Fine-particle pollution associated with haze threatens the health of more than 1 billion people in China. Extremely high PM2.5 concentrations are frequently observed especially during the winter haze event in northern China. Even after accounting for aerosol-radiation-meteorology feedback and improving the emission inventory, state-of-the-art models still fail to capture the observed high PM2.5 concentrations, suggesting the missing of key chemistry for the secondary aerosol formation. To improve the prediction and control strategy of PM2.5, we are in urgent need of a better understanding of the chemistry of secondary aerosol formation. Thus we propose the session "Multiphase chemistry of secondary aerosol formation under severe haze" to promote the research and discussion on this topic which is highly relevant for both atmospheric chemists and the public.
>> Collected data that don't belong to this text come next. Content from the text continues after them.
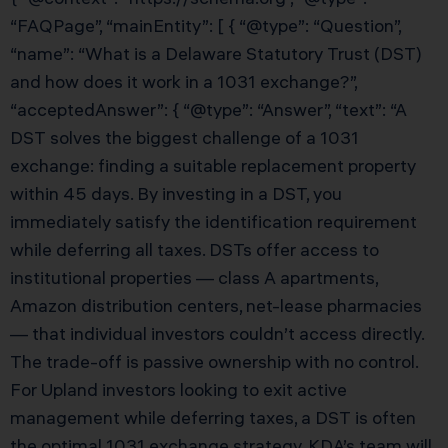
“FAQPage”, “mainEntity”: [ { “@type”: “Question”,
“name”: “What is a Delaware Statutory Trust (DST)
and how does it work in a 1031 exchange?”,
“acceptedAnswer”: { “@type”: “Answer”, “text”: “A
DST solves the biggest challenge of a 1031
exchange: finding a suitable replacement property
within 45 days. By investing in a DST, you
immediately satisfy the identification requirement
while deferring all taxes. DSTs offer access to
institutional properties — class A apartments,
Amazon distribution centers, net-lease pharmacies
— that individual investors couldn’t access directly.
The trade-off is passive ownership with no control.
For Upland investors looking to exit active
management while deferring taxes, a DST is often
the optimal 1031 exchange strategy. KDA’s team will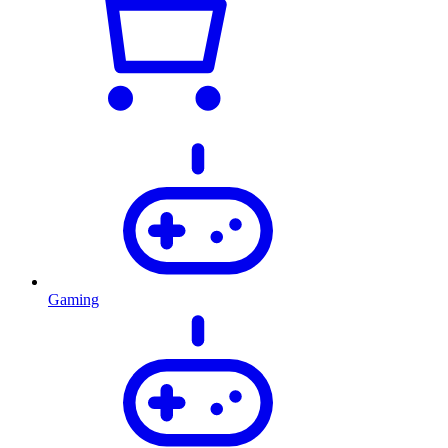
Gaming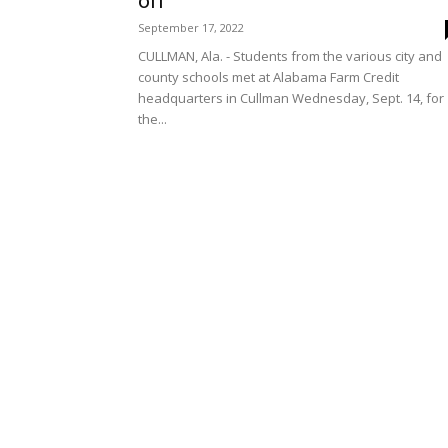
off
September 17, 2022
CULLMAN, Ala. - Students from the various city and
county schools met at Alabama Farm Credit
headquarters in Cullman Wednesday, Sept. 14, for
the...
The session is open for all submissions which addresses, but is not limited to, the following questions concerning secondary aerosol formation: What are the key oxidation pathways leading to aerosol formation under clean and polluted conditions? What is the role of multiphase chemistry versus gas phase chemistry? Are laboratory determined kinetic data of multiphase chemistry directly applicable for ambient conditions and if not, how to derive and determine the reaction kinetics relevant for ambient conditions? What is the aerosol particles’ and droplets’ pH and how does it influence the multiphase chemistry? What is the role of the RH, temperature, mixing state and aerosol phase state in multiphase chemistry and how does aerosol mixing state play a role? What's the contribution of aqueous secondary organic aerosol (SOA) formation under highly polluted conditions?

A special issue of the same topic has already been approved and launched in the EGU journal "Atmospheric Chemistry and Physics".